WORK ORDER — Leave the images out and repeat the data exactly as given.

(Page-level text extractions)
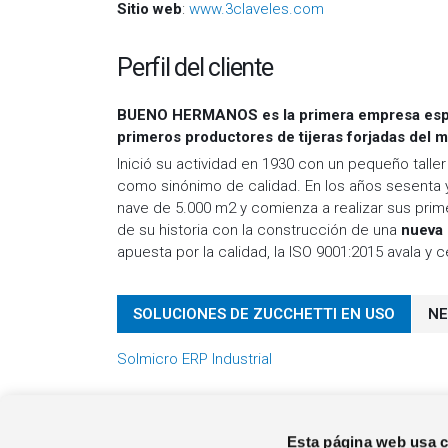
Sitio web
:
www.3claveles.com
Perfil del cliente
BUENO HERMANOS es la primera empresa español
primeros productores de tijeras forjadas del 
Inició su actividad en 1930 con un pequeño tal
como sinónimo de calidad. En los años sesenta 
nave de 5.000 m2 y comienza a realizar sus pri
de su historia con la construcción de una
nueva 
apuesta por la calidad, la ISO 9001:2015 avala y 
SOLUCIONES DE ZUCCHETTI EN USO
NE
Solmicro ERP Industrial
Esta página web usa 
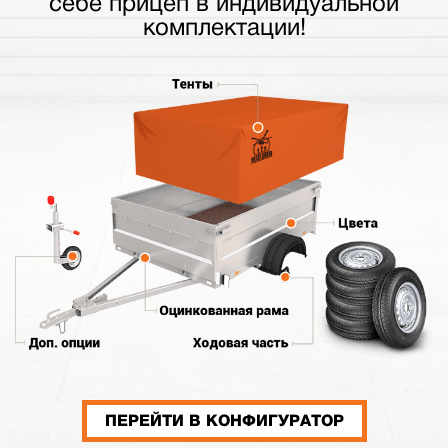
себе прицеп в индивидуальной
комплектации!
ПЕРЕЙТИ В КОНФИГУРАТОР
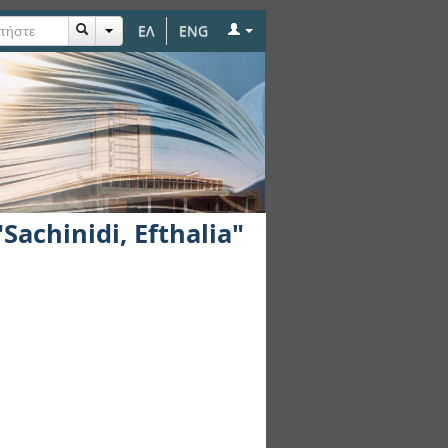
ΕΛ
ENG
a"
achinidi, Efthalia"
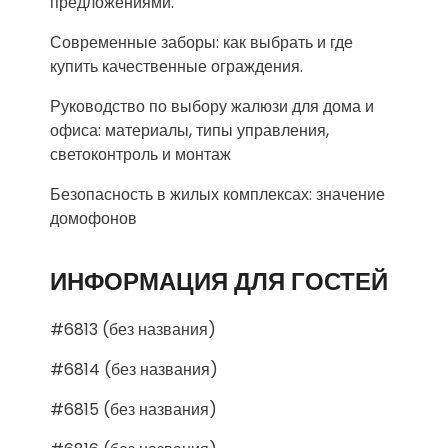
предложениями.
Современные заборы: как выбрать и где
купить качественные ограждения.
Руководство по выбору жалюзи для дома и
офиса: материалы, типы управления,
светоконтроль и монтаж
Безопасность в жилых комплексах: значение
домофонов
ИНФОРМАЦИЯ ДЛЯ ГОСТЕЙ
#6813 (без названия)
#6814 (без названия)
#6815 (без названия)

RESULT OF THIS EXERCISE —
Sitio web
:
www.3claveles.com
Perfil del cliente
BUENO HERMANOS es la primera empresa español
primeros productores de tijeras forjadas del 
Inició su actividad en 1930 con un pequeño tal
como sinónimo de calidad. En los años sesenta 
nave de 5.000 m2 y comienza a realizar sus pri
de su historia con la construcción de una
nueva 
apuesta por la calidad, la ISO 9001:2015 avala y 
SOLUCIONES DE ZUCCHETTI EN USO
NE
Solmicro ERP Industrial
Esta página web usa 
себе прицеп в индивидуальной
комплектации!
ПЕРЕЙТИ В КОНФИГУРАТОР
ΕΛ
ENG
a"
achinidi, Efthalia"
предложениями.
Современные заборы: как выбрать и где
купить качественные ограждения.
Руководство по выбору жалюзи для дома и
офиса: материалы, типы управления,
светоконтроль и монтаж
Безопасность в жилых комплексах: значение
домофонов
ИНФОРМАЦИЯ ДЛЯ ГОСТЕЙ
#6813 (без названия)
#6814 (без названия)
#6815 (без названия)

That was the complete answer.